• What is needed:
Starting with the line that holds "anian di Kota Pagar Alam. Wakil Wali Kota Hj" and stopping after the line that holds "Estas cookies permiten recopilar", repeat the lines below word for word, without the pictures.

[Extracted data entries]

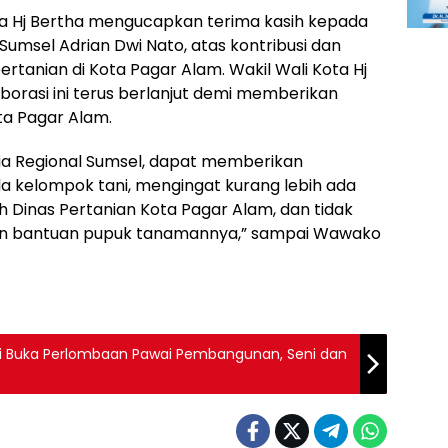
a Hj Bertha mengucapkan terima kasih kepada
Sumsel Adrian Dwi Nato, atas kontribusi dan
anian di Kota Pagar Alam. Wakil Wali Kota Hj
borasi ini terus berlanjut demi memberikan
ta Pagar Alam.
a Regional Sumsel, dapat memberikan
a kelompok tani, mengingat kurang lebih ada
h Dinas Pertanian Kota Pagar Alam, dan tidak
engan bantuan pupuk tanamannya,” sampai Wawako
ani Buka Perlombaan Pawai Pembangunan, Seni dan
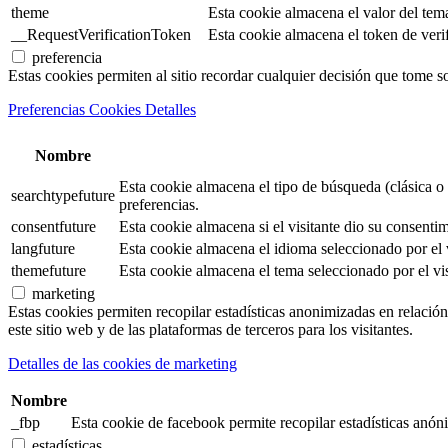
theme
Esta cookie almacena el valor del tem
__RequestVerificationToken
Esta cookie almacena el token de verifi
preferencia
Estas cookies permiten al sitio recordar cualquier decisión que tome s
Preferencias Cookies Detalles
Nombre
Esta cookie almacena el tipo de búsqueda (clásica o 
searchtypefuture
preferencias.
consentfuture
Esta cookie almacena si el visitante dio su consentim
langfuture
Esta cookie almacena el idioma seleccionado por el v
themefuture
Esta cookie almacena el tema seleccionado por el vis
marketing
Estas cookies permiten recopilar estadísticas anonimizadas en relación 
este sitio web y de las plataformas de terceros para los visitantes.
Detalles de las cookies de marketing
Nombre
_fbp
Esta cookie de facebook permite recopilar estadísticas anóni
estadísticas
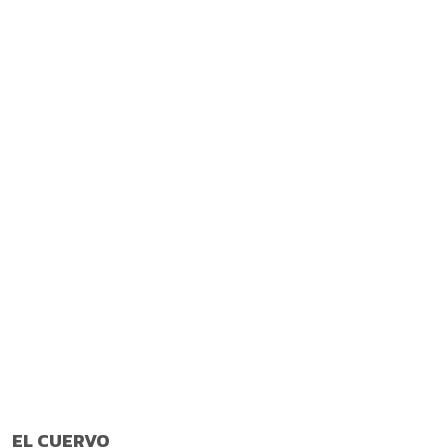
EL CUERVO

• Written answer:
anian di Kota Pagar Alam. Wakil Wali Kota Hj
borasi ini terus berlanjut demi memberikan
ta Pagar Alam.
a Regional Sumsel, dapat memberikan
a kelompok tani, mengingat kurang lebih ada
h Dinas Pertanian Kota Pagar Alam, dan tidak
engan bantuan pupuk tanamannya,” sampai Wawako
ani Buka Perlombaan Pawai Pembangunan, Seni dan
theme
Esta cookie almacena el valor del tem
__RequestVerificationToken
Esta cookie almacena el token de verifi
preferencia
Estas cookies permiten al sitio recordar cualquier decisión que tome s
Preferencias Cookies Detalles
Nombre
Esta cookie almacena el tipo de búsqueda (clásica o 
searchtypefuture
preferencias.
consentfuture
Esta cookie almacena si el visitante dio su consentim
langfuture
Esta cookie almacena el idioma seleccionado por el v
themefuture
Esta cookie almacena el tema seleccionado por el vis
marketing
Estas cookies permiten recopilar estadísticas anonimizadas en relación 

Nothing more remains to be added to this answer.